What to work on - Your task is to print all of the entries exactly, though the pictures should not be included.

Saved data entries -

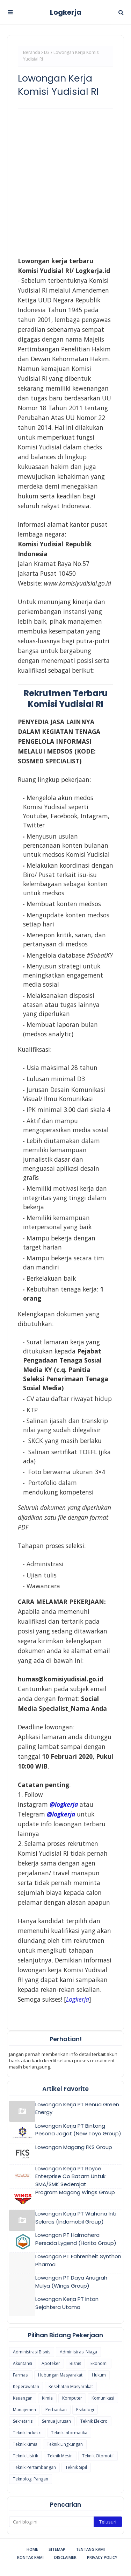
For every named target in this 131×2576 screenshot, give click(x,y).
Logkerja (65, 12)
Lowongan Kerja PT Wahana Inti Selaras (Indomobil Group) (75, 2217)
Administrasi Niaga (78, 2352)
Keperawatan (26, 2386)
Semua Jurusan (56, 2421)
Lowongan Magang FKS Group (73, 2147)
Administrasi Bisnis (31, 2352)
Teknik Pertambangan (34, 2467)
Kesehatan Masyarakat (71, 2386)
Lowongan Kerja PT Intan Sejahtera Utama (67, 2303)
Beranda (31, 52)
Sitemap (57, 2549)
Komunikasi (103, 2398)
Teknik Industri (27, 2433)
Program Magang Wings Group (75, 2192)
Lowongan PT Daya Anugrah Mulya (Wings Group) (71, 2281)
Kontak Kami (30, 2557)
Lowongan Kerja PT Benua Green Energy (77, 2108)
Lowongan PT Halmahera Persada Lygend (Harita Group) (75, 2239)
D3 (47, 52)
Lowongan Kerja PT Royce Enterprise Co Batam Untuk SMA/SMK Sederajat (70, 2176)
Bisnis (75, 2363)
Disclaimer (65, 2557)
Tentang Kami (90, 2549)
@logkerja (61, 1814)
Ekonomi (99, 2363)
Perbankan (56, 2410)
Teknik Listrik (25, 2456)
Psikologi (85, 2410)
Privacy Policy (102, 2557)
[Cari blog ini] (51, 2521)
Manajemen (24, 2410)
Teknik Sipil (76, 2467)
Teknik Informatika (69, 2433)
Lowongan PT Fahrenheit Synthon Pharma (78, 2260)
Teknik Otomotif (98, 2456)
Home (32, 2549)
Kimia (47, 2398)
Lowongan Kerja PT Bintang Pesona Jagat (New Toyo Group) (78, 2129)
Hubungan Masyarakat (60, 2375)
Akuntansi (22, 2363)
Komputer (72, 2398)
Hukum (99, 2375)
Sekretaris (22, 2421)
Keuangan (22, 2398)
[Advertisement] (65, 181)
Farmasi (21, 2375)
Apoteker (51, 2363)
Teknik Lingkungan (65, 2444)
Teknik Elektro (94, 2421)
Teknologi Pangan (30, 2479)
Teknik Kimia (25, 2444)
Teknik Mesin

Result for this exercise -
For every named target in this 131×2576 screenshot, give click(x,y).
Logkerja (65, 12)
Lowongan Kerja PT Wahana Inti Selaras (Indomobil Group) (75, 2217)
Administrasi Niaga (78, 2352)
Keperawatan (26, 2386)
Semua Jurusan (56, 2421)
Lowongan Magang FKS Group (73, 2147)
Administrasi Bisnis (31, 2352)
Teknik Pertambangan (34, 2467)
Kesehatan Masyarakat (71, 2386)
Lowongan Kerja PT Intan Sejahtera Utama (67, 2303)
Beranda (31, 52)
Sitemap (57, 2549)
Komunikasi (103, 2398)
Teknik Industri (27, 2433)
Program Magang Wings Group (75, 2192)
Lowongan PT Daya Anugrah Mulya (Wings Group) (71, 2281)
Kontak Kami (30, 2557)
Lowongan Kerja PT Benua Green Energy (77, 2108)
Lowongan PT Halmahera Persada Lygend (Harita Group) (75, 2239)
D3 (47, 52)
Lowongan Kerja PT Royce Enterprise Co Batam Untuk SMA/SMK Sederajat (70, 2176)
Bisnis (75, 2363)
Disclaimer (65, 2557)
Tentang Kami (90, 2549)
@logkerja (61, 1814)
Ekonomi (99, 2363)
Perbankan (56, 2410)
Teknik Listrik (25, 2456)
Psikologi (85, 2410)
Privacy Policy (102, 2557)
[Cari blog ini] (51, 2521)
Manajemen (24, 2410)
Teknik Sipil (76, 2467)
Teknik Informatika (69, 2433)
Lowongan PT Fahrenheit Synthon Pharma (78, 2260)
Teknik Otomotif (98, 2456)
Home (32, 2549)
Kimia (47, 2398)
Lowongan Kerja PT Bintang Pesona Jagat (New Toyo Group) (78, 2129)
Hubungan Masyarakat (60, 2375)
Akuntansi (22, 2363)
Komputer (72, 2398)
Hukum (99, 2375)
Sekretaris (22, 2421)
Keuangan (22, 2398)
[Advertisement] (65, 181)
Farmasi (21, 2375)
Apoteker (51, 2363)
Teknik Lingkungan (65, 2444)
Teknik Elektro (94, 2421)
Teknologi Pangan (30, 2479)
Teknik Kimia (25, 2444)
Teknik Mesin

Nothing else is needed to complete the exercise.